**Record set:**
= = = = = = =

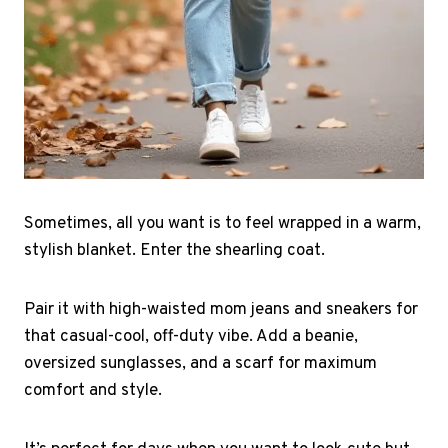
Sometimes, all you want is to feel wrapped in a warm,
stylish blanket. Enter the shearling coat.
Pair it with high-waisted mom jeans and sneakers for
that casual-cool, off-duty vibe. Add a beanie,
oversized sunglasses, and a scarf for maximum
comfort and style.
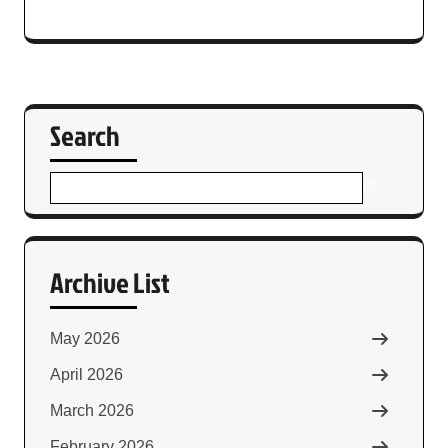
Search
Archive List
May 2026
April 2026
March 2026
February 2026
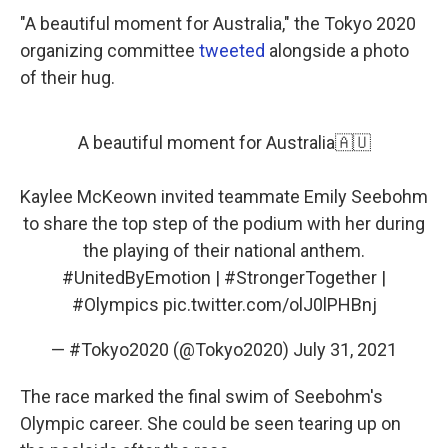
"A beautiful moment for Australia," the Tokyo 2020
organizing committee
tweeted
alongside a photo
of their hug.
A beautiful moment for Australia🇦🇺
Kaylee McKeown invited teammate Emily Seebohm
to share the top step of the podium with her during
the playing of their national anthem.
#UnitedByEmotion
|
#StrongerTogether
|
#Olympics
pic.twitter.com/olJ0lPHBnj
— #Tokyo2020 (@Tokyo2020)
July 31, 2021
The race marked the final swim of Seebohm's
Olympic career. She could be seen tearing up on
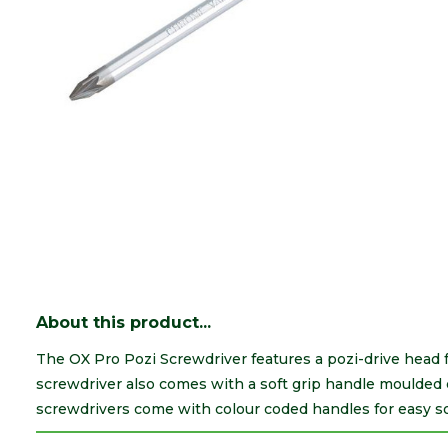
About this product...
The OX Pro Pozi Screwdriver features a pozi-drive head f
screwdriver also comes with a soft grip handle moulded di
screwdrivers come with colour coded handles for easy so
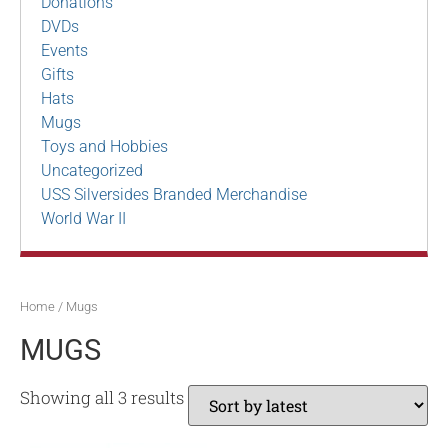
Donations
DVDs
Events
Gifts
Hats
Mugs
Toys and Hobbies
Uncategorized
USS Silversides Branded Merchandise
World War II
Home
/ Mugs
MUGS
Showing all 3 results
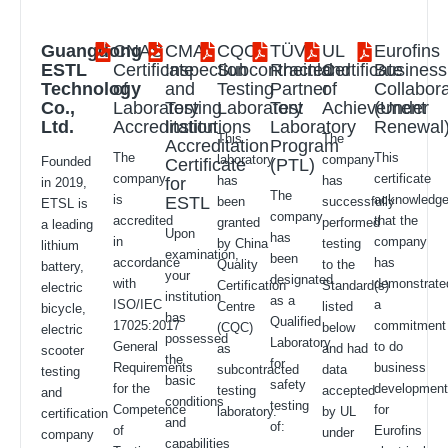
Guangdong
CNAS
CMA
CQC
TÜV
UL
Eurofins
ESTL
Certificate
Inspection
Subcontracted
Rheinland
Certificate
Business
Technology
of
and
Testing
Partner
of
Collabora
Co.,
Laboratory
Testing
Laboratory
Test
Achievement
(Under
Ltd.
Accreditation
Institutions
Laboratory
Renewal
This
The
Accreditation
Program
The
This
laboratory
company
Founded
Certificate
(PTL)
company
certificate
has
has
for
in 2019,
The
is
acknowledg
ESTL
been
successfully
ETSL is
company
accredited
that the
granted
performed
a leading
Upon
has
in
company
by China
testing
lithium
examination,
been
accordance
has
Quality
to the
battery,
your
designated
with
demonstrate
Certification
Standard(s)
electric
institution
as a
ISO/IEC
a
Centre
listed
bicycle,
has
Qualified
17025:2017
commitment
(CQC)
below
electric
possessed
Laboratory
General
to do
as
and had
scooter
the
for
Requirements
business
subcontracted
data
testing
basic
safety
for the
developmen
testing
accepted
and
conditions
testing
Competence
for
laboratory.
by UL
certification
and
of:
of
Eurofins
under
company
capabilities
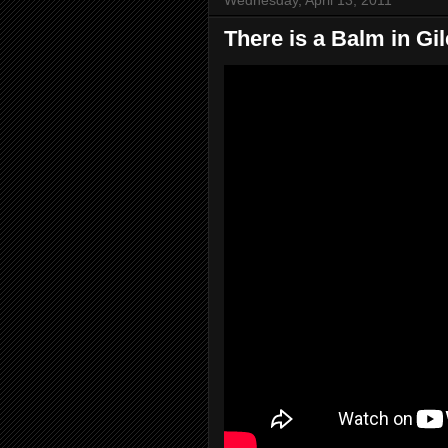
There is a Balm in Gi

= = = = = = =

**Instructions for the task:** Print the material above verbatim except the pictures.

**Response below:**
Sometimes, all you want is to feel wrapped in a warm,
stylish blanket. Enter the shearling coat.
Pair it with high-waisted mom jeans and sneakers for
that casual-cool, off-duty vibe. Add a beanie,
oversized sunglasses, and a scarf for maximum
comfort and style.
Search
Archive List
May 2026
April 2026
March 2026
February 2026
"A beautiful moment for Australia," the Tokyo 2020
organizing committee
tweeted
alongside a photo
of their hug.
A beautiful moment for Australia🇦🇺
Kaylee McKeown invited teammate Emily Seebohm
to share the top step of the podium with her during
the playing of their national anthem.
#UnitedByEmotion
|
#StrongerTogether
|
#Olympics
pic.twitter.com/olJ0lPHBnj
— #Tokyo2020 (@Tokyo2020)
July 31, 2021
The race marked the final swim of Seebohm's
Olympic career. She could be seen tearing up on
About this product...
The OX Pro Pozi Screwdriver features a pozi-drive head f
screwdriver also comes with a soft grip handle moulded di
screwdrivers come with colour coded handles for easy so
Donations
DVDs
Events
Gifts
Hats
Mugs
Toys and Hobbies
Uncategorized
USS Silversides Branded Merchandise
World War II
Home
/ Mugs
MUGS
Showing all 3 results
Guangdong
CNAS
CMA
CQC
TÜV
UL
Eurofins
ESTL
Certificate
Inspection
Subcontracted
Rheinland
Certificate
Business
Technology
of
and
Testing
Partner
of
Collabora
Co.,
Laboratory
Testing
Laboratory
Test
Achievement
(Under
Ltd.
Accreditation
Institutions
Laboratory
Renewal
This
The
Accreditation
Program
The
This
laboratory
company
Founded
Certificate
(PTL)
company
certificate
has
has
for
in 2019,
The
is
acknowledg
ESTL
been
successfully
ETSL is
company
accredited
that the
granted
performed
a leading
Upon
has
in
company
by China
testing
lithium
examination,
been
accordance
has
Quality
to the
battery,
your
designated
with
demonstrate
Certification
Standard(s)
electric
institution
as a
ISO/IEC
a
Centre
listed
bicycle,
has
Qualified
17025:2017
commitment
(CQC)
below
electric
possessed
Laboratory
General
to do
as
and had
scooter
the
for
Requirements
business
subcontracted
data
testing
basic
safety
for the
developmen
testing
accepted
and
conditions
testing
Competence
for
laboratory.
by UL
certification
and
of:
of
Eurofins
under
company
capabilities
There is a Balm in Gi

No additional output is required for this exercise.